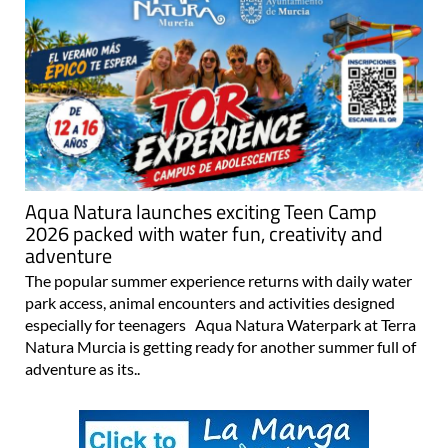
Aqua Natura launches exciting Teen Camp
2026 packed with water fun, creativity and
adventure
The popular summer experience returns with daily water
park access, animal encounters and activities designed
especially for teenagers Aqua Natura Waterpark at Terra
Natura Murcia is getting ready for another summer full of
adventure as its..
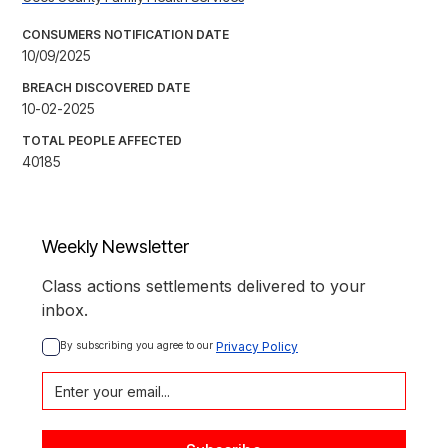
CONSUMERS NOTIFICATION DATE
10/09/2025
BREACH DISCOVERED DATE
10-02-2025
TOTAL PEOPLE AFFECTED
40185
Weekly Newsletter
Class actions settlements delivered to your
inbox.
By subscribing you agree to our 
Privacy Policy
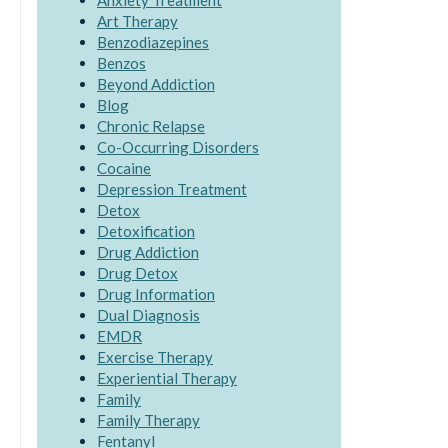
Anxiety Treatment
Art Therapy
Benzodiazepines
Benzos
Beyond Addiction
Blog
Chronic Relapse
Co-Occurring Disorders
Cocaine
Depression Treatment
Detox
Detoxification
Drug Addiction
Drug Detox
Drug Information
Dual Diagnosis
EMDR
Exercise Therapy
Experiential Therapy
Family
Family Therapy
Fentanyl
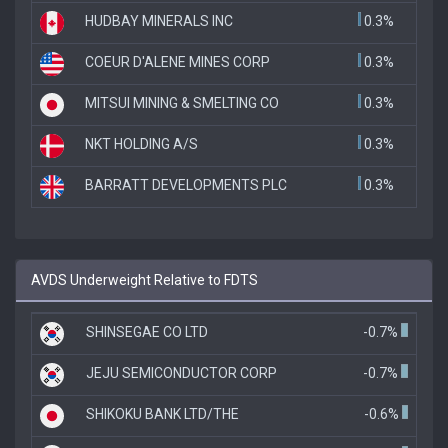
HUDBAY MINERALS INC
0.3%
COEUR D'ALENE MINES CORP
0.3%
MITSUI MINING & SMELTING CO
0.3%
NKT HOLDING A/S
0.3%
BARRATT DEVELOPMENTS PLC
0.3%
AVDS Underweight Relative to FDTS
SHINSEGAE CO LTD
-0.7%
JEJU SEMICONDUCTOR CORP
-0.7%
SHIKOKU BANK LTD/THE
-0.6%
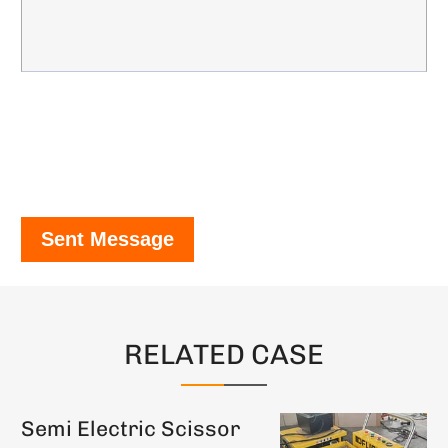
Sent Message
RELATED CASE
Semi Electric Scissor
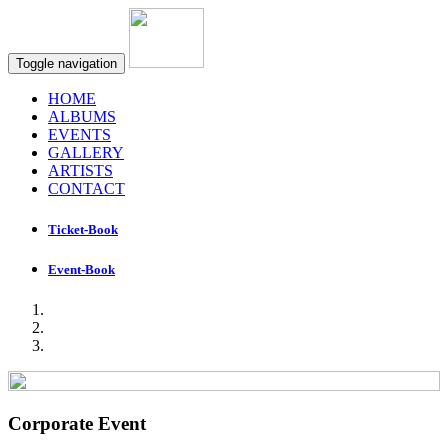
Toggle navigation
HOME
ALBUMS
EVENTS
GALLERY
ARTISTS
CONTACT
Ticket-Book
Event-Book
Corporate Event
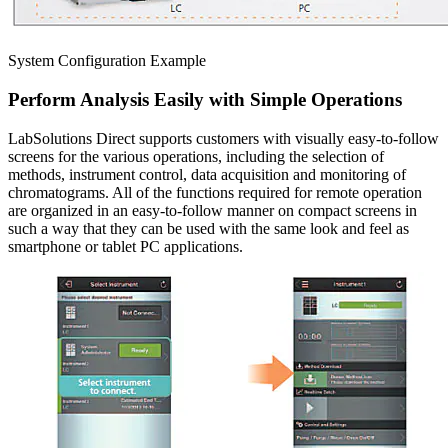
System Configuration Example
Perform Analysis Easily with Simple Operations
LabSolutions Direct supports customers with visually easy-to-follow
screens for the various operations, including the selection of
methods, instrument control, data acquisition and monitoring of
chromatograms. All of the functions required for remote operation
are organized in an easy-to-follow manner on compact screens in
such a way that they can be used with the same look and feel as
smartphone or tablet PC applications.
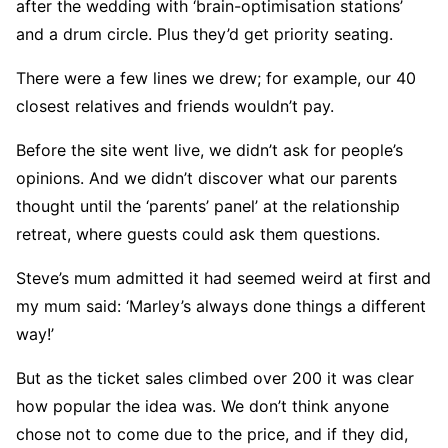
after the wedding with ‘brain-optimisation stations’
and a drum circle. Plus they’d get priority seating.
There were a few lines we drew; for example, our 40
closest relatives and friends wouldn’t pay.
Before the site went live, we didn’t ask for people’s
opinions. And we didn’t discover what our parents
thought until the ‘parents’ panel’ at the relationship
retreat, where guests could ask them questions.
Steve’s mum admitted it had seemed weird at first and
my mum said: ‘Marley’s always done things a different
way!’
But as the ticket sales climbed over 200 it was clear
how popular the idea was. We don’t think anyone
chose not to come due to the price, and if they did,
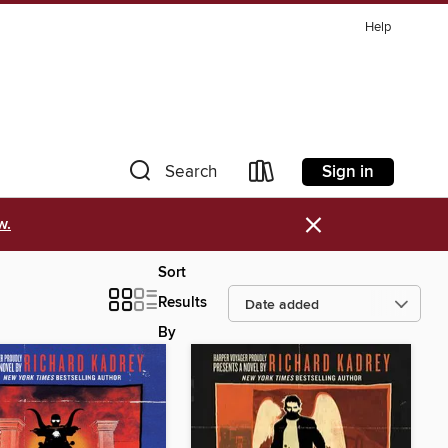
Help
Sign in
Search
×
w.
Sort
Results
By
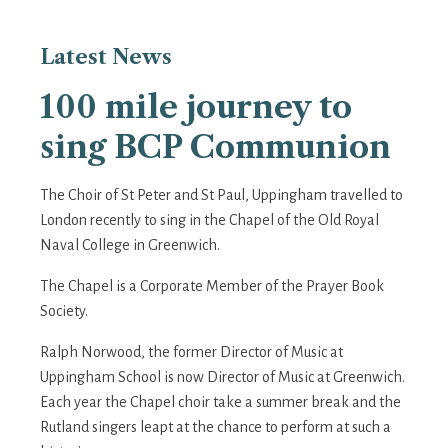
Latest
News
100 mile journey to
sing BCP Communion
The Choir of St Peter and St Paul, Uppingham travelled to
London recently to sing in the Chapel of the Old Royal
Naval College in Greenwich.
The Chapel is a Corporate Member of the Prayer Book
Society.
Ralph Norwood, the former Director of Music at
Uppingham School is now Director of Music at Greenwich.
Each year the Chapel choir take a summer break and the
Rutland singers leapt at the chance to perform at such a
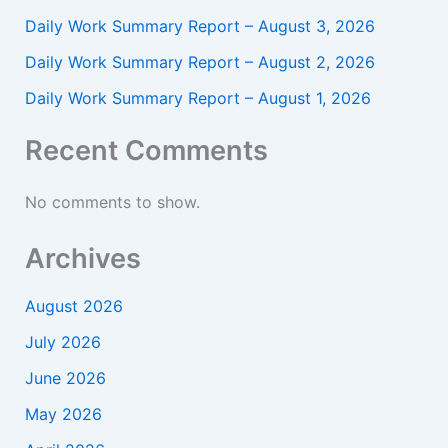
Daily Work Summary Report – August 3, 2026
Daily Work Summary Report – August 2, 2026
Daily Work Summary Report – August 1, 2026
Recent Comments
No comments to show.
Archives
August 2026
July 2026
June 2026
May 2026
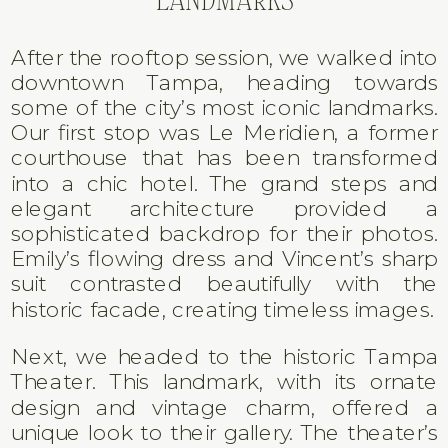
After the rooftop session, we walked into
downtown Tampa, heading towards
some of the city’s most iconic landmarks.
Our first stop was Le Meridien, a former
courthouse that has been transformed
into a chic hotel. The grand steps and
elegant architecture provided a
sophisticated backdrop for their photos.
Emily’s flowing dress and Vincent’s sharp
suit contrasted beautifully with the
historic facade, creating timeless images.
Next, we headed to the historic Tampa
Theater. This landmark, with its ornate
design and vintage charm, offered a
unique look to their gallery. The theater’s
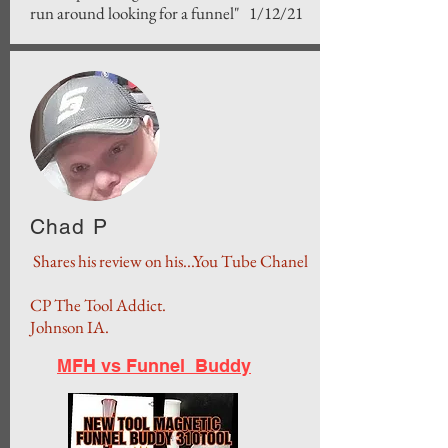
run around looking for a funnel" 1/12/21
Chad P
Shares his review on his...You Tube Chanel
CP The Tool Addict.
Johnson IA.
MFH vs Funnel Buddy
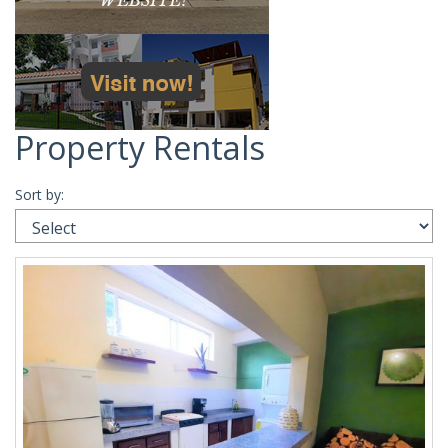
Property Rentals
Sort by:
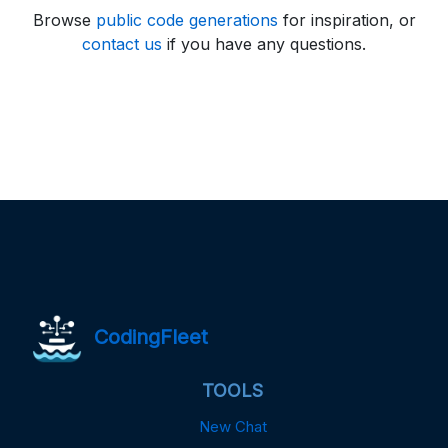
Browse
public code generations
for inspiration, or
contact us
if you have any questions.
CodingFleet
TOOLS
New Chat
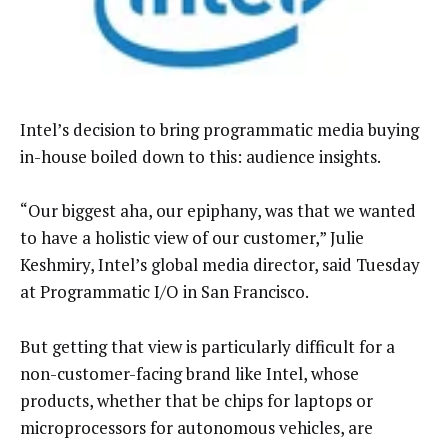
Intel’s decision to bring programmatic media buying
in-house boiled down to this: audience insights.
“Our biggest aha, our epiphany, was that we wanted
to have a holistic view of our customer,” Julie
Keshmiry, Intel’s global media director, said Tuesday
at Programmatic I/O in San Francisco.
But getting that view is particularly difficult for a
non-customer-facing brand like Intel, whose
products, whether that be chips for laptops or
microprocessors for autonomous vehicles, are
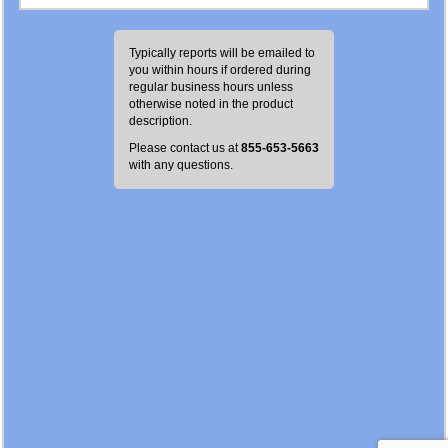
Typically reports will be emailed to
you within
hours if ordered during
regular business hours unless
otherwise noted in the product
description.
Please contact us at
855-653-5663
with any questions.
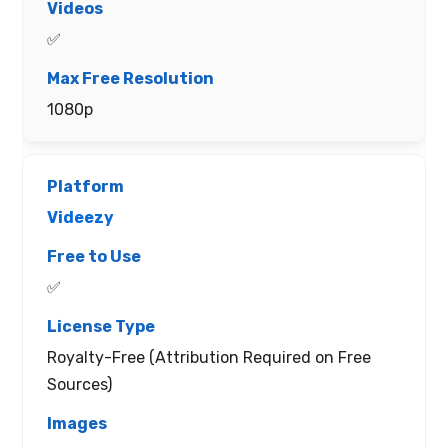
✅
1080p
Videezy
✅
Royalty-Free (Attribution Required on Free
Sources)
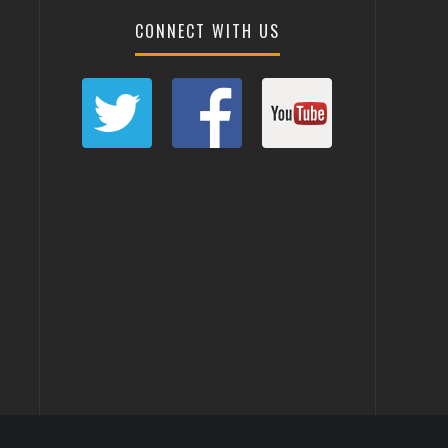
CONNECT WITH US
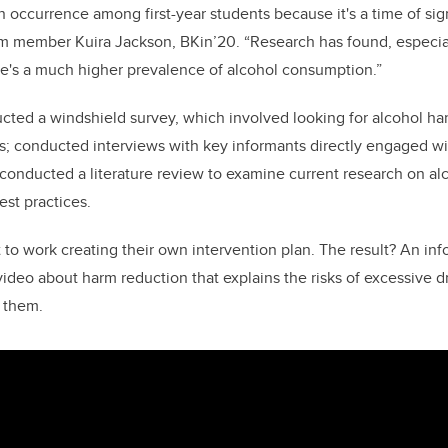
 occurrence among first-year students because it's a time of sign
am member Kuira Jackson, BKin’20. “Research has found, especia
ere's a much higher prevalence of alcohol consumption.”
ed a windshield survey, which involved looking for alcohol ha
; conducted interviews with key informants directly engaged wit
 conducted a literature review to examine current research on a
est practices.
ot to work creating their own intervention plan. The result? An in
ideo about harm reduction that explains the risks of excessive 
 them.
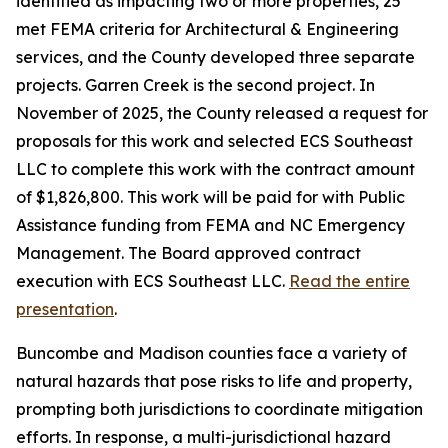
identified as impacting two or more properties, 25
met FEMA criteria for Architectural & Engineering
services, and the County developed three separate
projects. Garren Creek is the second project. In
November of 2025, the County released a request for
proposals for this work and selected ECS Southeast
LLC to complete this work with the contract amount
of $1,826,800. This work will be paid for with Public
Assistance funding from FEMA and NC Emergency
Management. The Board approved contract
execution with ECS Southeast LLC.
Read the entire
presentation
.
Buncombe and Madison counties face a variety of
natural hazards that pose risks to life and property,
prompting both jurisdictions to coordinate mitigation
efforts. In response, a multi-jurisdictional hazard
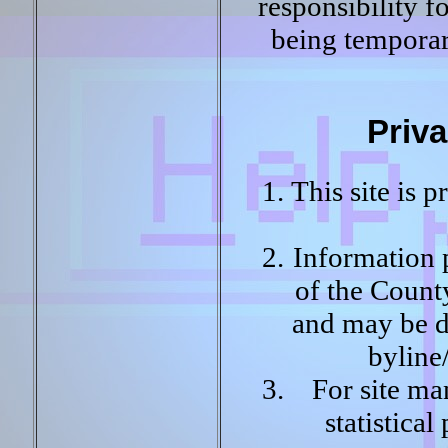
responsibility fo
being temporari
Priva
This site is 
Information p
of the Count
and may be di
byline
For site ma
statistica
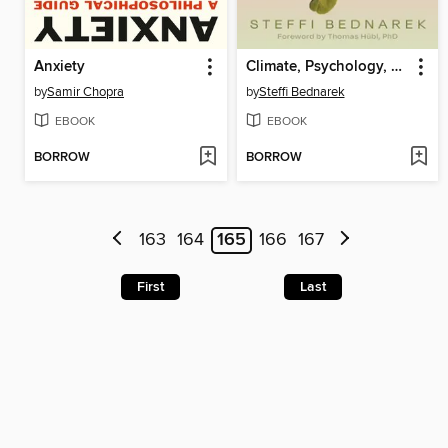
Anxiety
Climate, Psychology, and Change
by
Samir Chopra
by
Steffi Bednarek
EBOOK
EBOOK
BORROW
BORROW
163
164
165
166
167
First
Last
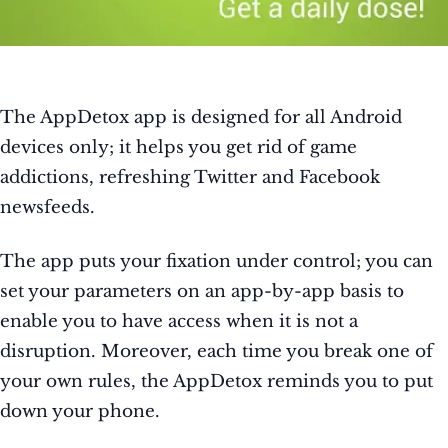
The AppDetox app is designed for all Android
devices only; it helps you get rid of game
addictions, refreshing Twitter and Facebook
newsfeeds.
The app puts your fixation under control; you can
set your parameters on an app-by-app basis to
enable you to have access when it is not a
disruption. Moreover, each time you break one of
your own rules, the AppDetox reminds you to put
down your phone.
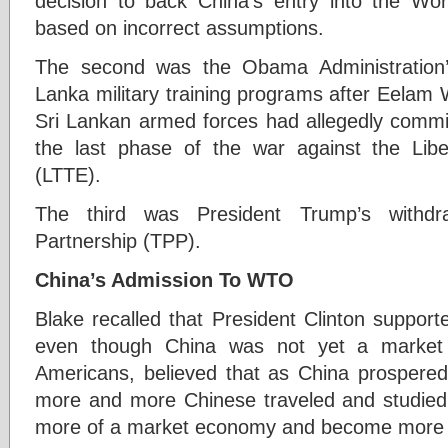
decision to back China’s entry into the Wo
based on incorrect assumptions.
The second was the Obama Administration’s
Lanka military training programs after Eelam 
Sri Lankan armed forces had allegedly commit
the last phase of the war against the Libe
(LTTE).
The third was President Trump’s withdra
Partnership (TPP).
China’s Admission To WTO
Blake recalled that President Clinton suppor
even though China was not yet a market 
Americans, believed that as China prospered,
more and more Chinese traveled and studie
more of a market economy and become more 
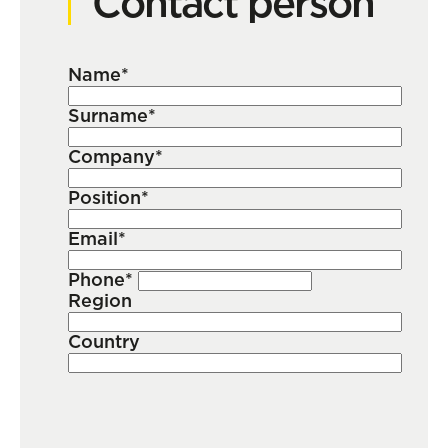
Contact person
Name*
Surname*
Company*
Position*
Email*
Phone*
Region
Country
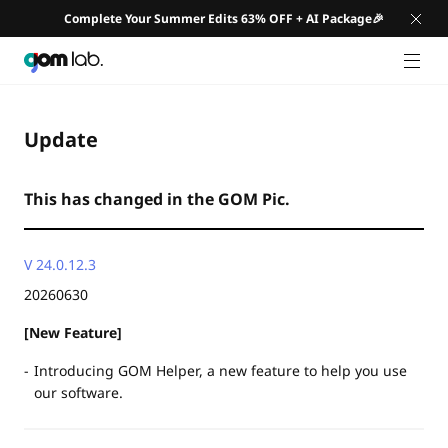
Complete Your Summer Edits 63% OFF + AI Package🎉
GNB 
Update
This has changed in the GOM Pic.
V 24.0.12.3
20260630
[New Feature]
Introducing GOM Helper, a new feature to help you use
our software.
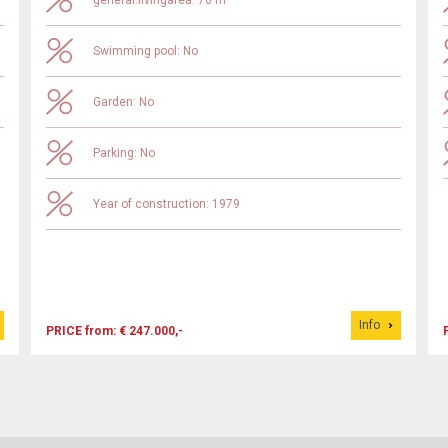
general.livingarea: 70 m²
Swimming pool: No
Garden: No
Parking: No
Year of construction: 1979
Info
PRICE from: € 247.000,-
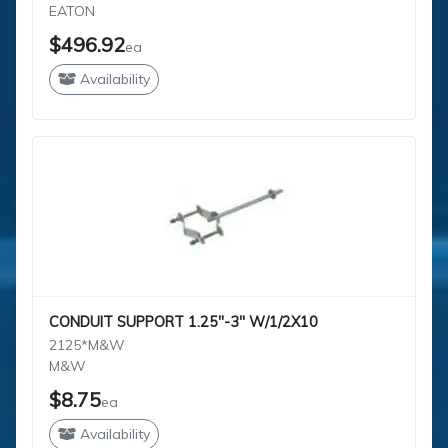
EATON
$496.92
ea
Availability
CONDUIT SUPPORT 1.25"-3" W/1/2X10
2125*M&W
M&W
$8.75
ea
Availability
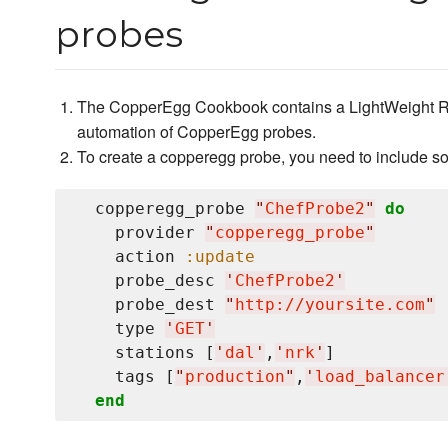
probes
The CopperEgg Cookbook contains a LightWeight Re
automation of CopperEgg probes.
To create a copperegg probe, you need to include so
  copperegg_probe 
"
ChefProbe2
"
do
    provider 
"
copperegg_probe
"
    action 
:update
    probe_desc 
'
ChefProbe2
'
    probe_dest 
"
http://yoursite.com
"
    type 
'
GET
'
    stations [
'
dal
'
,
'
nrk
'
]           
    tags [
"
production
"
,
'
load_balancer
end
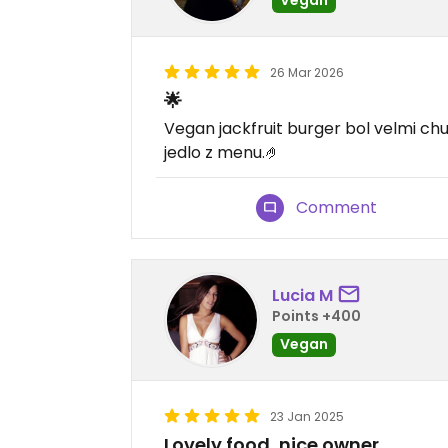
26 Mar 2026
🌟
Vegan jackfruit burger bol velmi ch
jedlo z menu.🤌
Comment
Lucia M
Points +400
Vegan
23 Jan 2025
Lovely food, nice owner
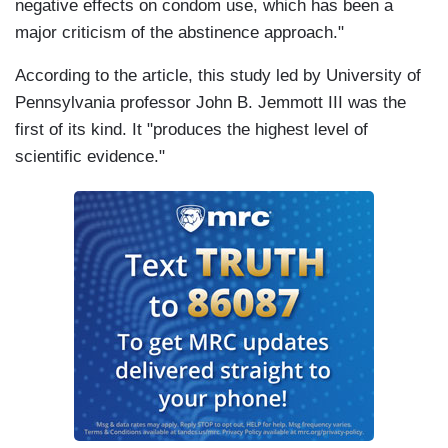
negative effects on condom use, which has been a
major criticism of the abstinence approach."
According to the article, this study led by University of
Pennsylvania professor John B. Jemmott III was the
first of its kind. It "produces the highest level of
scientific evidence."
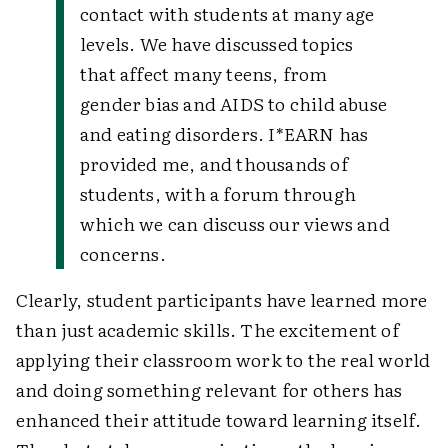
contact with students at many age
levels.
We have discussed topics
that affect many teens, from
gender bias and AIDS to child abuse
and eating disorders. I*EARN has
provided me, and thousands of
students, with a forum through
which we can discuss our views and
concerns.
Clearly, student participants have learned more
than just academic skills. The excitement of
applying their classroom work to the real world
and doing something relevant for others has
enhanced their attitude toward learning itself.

★ ★ ★ ★ ★ ★ ★

Show each line of the material above where "stations" occurs.

● ANSWER TO THIS TASK
after the wedding with ‘brain-optimisation stations’
    stations [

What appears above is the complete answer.